Portanto, a somatização nem sempre indica um transtorno psiquiátrico. Ela varia em gravidade e pode até ser uma parte normal do desenvolvimento infantil, representando uma forma natural de responder ao estresse. Essa tendência geralmente diminui com o crescimento da criança, à medida que ela desenvolve novas maneiras de lidar com essas situações. Considera-se que a somatização constitui um transtorno mental quando os sintomas físicos têm grandes impactos, resultando em consequências como numerosas faltas escolares, busca frequente por atendimento médico para investigar os sintomas, submissão a muitos exames invasivos ou significativo sofrimento emocional. Embora em muitos casos a somatização se resolva por si só, intervenções mais específicas podem ser necessárias nos casos mais graves (CASELLA & MORIKAWA, 2021).
O conceito de somatização é central para entender as ramificações psicológicas dos SSF e dos transtornos somatoformes e relacionados. O termo ganhou popularidade para descrever uma constelação de características clínicas e comportamentais que envolvem: primeiro, uma tendência para experimentar e comunicar sofrimento por meio de sintomas somáticos que não são justificados por achados patológicos; em segundo lugar, esses sintomas seriam atribuídos a doenças clínicas; e terceiro, eles levam à busca por ajuda médica (GARRALDA & RASK, 2015).
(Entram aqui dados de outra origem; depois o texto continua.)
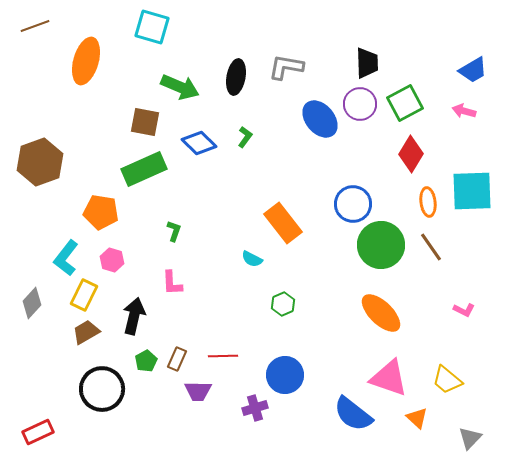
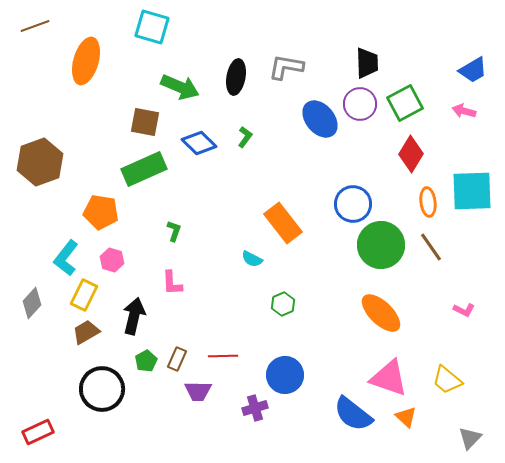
orange triangle at (417, 418): moved 11 px left, 1 px up
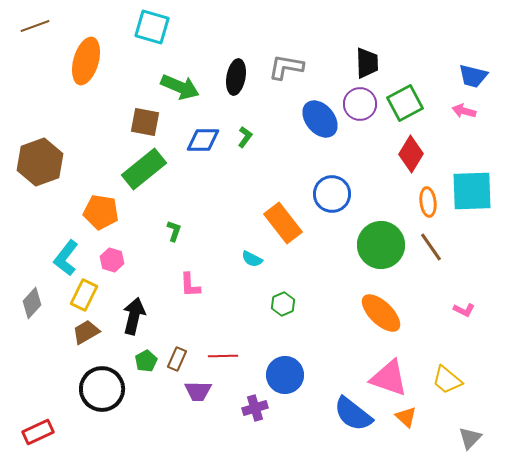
blue trapezoid at (473, 70): moved 6 px down; rotated 44 degrees clockwise
blue diamond at (199, 143): moved 4 px right, 3 px up; rotated 44 degrees counterclockwise
green rectangle at (144, 169): rotated 15 degrees counterclockwise
blue circle at (353, 204): moved 21 px left, 10 px up
pink L-shape at (172, 283): moved 18 px right, 2 px down
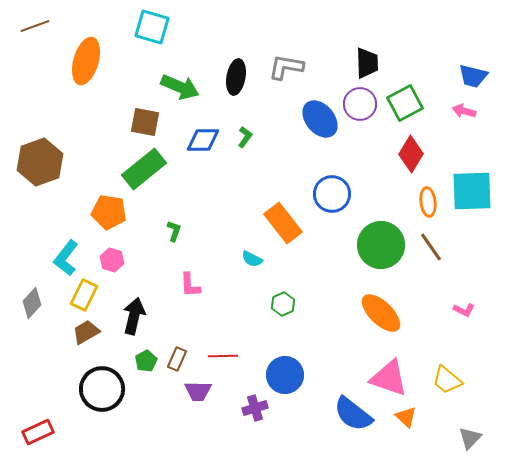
orange pentagon at (101, 212): moved 8 px right
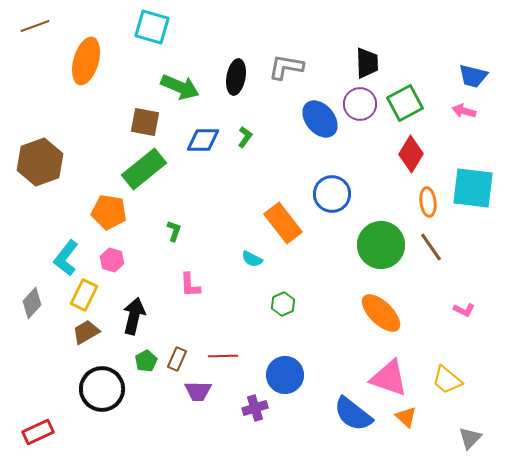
cyan square at (472, 191): moved 1 px right, 3 px up; rotated 9 degrees clockwise
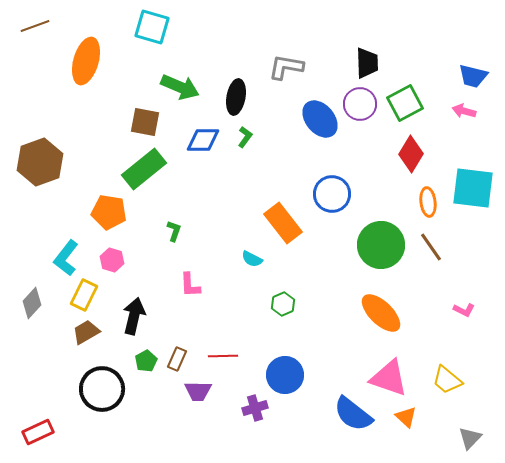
black ellipse at (236, 77): moved 20 px down
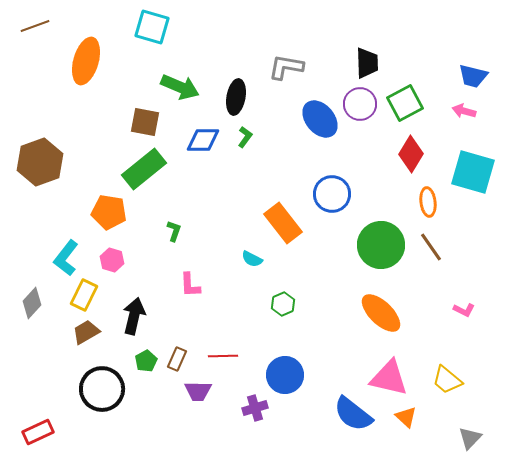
cyan square at (473, 188): moved 16 px up; rotated 9 degrees clockwise
pink triangle at (389, 378): rotated 6 degrees counterclockwise
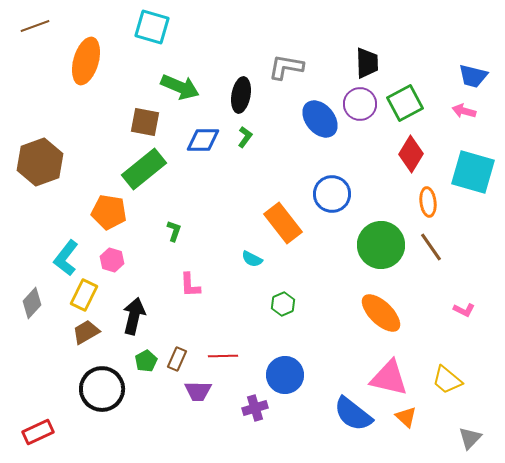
black ellipse at (236, 97): moved 5 px right, 2 px up
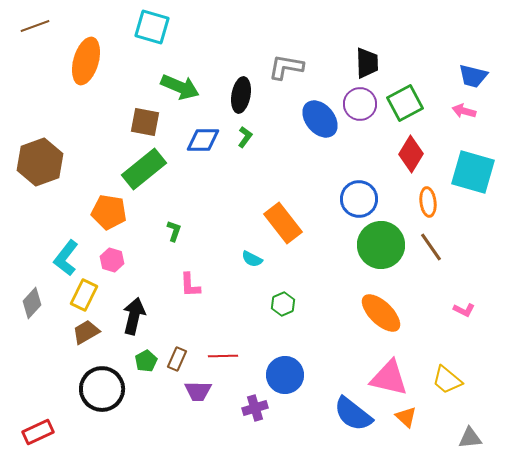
blue circle at (332, 194): moved 27 px right, 5 px down
gray triangle at (470, 438): rotated 40 degrees clockwise
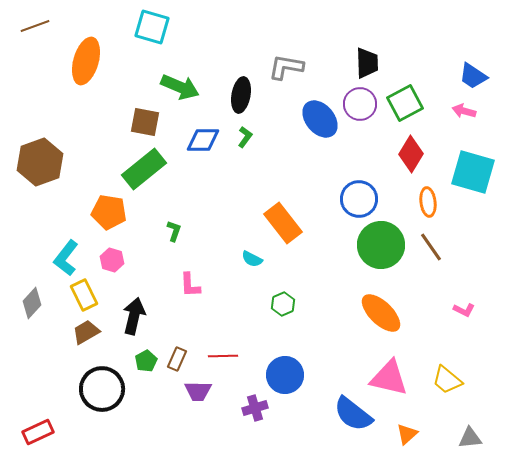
blue trapezoid at (473, 76): rotated 20 degrees clockwise
yellow rectangle at (84, 295): rotated 52 degrees counterclockwise
orange triangle at (406, 417): moved 1 px right, 17 px down; rotated 35 degrees clockwise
Segundo Casella & Morikawa (2021), ao lidar com casos de somatização e dissociação, é crucial evitar reforçar a divisão entre "mente" e "corpo", uma distinção que foi marcante no modelo médico ocidental. Tradicionalmente, na cultura dos pais, os sintomas físicos são percebidos como legítimos, isentando o paciente de responsabilidades, como a frequência escolar, enquanto que o sofrimento psíquico, visto como algo separado do corpo, enfrenta estigmas e é frequentemente desvalorizado. Essa perspectiva contribui para perpetuar os casos de somatização. As abordagens modernas de saúde tratam-na como uma entidade única, sem a separação artificial entre mente e corpo. Atualmente, reconhece-se que os fenômenos "psicológicos" também são biológicos (por exemplo, apaixonar-se provoca alterações químicas no corpo) e que cada processo "biológico" envolve uma experiência psicológica subjetiva e única. Superar esse dualismo é desafiador, mas essencial no manejo desses casos.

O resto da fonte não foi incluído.